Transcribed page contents

--- START ---

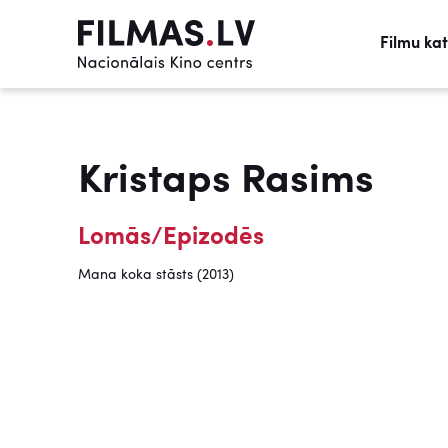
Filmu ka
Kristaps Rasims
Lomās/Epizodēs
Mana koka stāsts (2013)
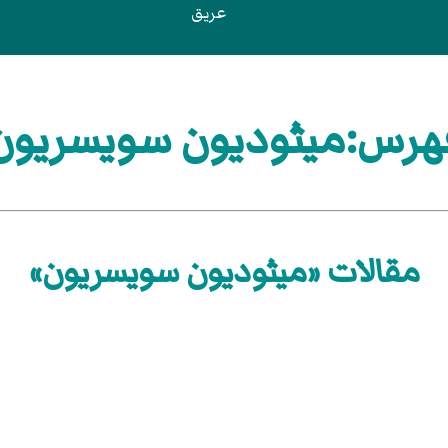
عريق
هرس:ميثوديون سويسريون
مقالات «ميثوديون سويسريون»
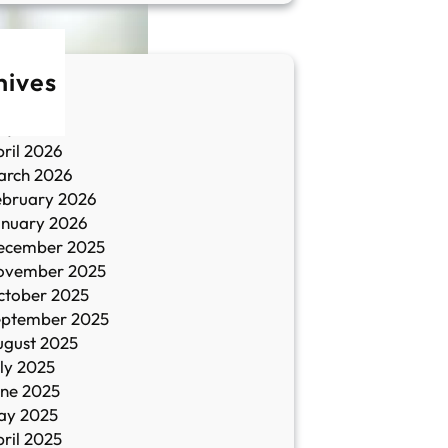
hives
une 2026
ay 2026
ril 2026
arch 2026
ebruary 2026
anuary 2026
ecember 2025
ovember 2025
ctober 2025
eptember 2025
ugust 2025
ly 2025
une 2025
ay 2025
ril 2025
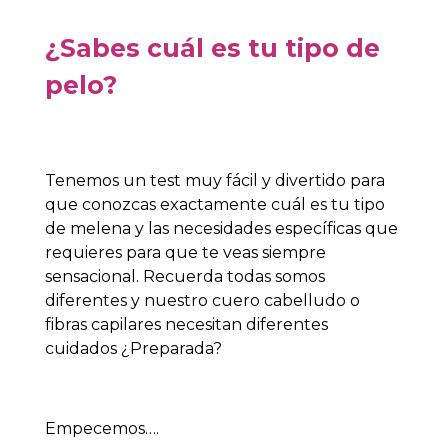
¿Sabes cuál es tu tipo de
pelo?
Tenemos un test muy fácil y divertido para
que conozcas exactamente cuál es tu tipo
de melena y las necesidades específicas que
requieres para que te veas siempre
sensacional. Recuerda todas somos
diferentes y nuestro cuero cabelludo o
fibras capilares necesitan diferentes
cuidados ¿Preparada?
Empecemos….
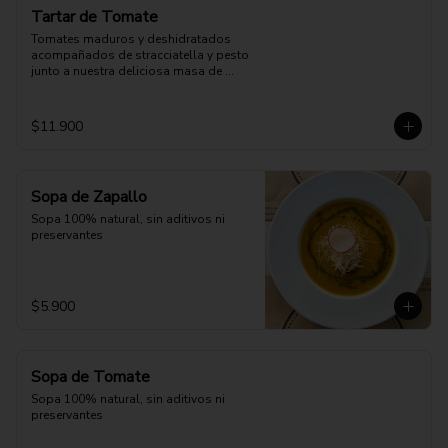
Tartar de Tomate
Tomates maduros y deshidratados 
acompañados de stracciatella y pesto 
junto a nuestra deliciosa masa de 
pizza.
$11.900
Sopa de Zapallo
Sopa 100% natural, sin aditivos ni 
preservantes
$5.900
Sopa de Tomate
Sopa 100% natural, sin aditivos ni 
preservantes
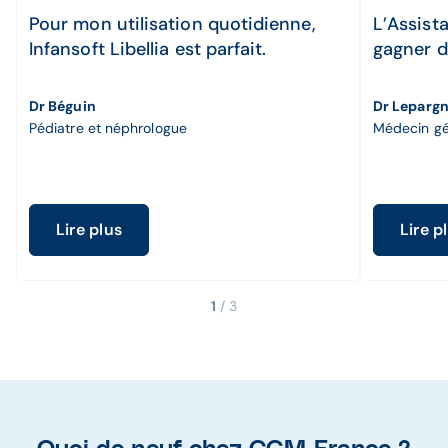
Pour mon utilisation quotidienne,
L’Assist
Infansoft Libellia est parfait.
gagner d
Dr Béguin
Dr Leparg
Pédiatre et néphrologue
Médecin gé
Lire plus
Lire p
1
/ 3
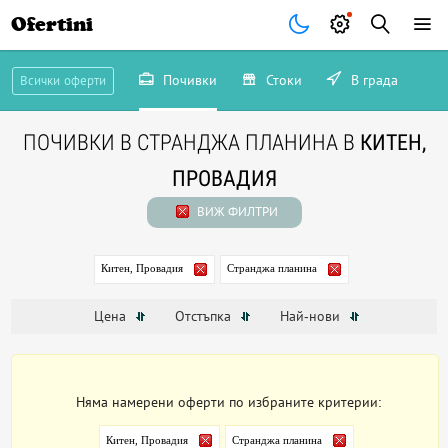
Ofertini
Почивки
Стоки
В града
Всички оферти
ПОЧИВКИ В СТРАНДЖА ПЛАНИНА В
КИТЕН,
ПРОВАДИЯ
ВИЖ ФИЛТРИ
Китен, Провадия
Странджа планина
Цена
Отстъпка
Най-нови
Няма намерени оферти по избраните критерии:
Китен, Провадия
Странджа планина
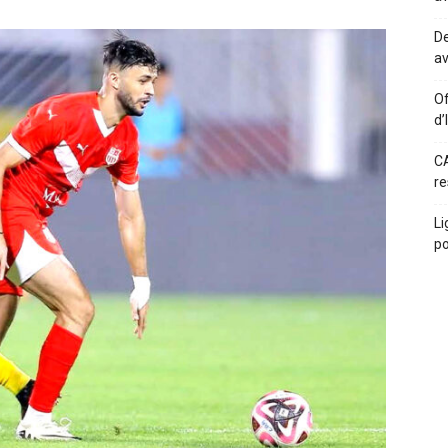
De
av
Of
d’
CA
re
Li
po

--- END ---

For this exercise, transcribe the entries verbatim and skip all pictures.

** Written response **
Filmu ka
Kristaps Rasims
Lomās/Epizodēs
Mana koka stāsts (2013)
عريق
هرس:ميثوديون سويسريون
مقالات «ميثوديون سويسريون»
hives
une 2026
ay 2026
ril 2026
arch 2026
ebruary 2026
anuary 2026
ecember 2025
ovember 2025
ctober 2025
eptember 2025
ugust 2025
ly 2025
une 2025
ay 2025
ril 2025
¿Sabes cuál es tu tipo de
pelo?
Tenemos un test muy fácil y divertido para
que conozcas exactamente cuál es tu tipo
de melena y las necesidades específicas que
requieres para que te veas siempre
sensacional. Recuerda todas somos
diferentes y nuestro cuero cabelludo o
fibras capilares necesitan diferentes
cuidados ¿Preparada?
Empecemos….
Tartar de Tomate
Tomates maduros y deshidratados 
acompañados de stracciatella y pesto 
junto a nuestra deliciosa masa de 
pizza.
$11.900
Sopa de Zapallo
Sopa 100% natural, sin aditivos ni 
preservantes
$5.900
Sopa de Tomate
Sopa 100% natural, sin aditivos ni 
preservantes
Pour mon utilisation quotidienne,
L’Assist
Infansoft Libellia est parfait.
gagner d
Dr Béguin
Dr Leparg
Pédiatre et néphrologue
Médecin gé
Lire plus
Lire p
1
/ 3
Ofertini
Почивки
Стоки
В града
Всички оферти
ПОЧИВКИ В СТРАНДЖА ПЛАНИНА В
КИТЕН,
ПРОВАДИЯ
ВИЖ ФИЛТРИ
Китен, Провадия
Странджа планина
Цена
Отстъпка
Най-нови
Няма намерени оферти по избраните критерии:
Китен, Провадия
Странджа планина
De
av
Of
d’
CA
re
Li
po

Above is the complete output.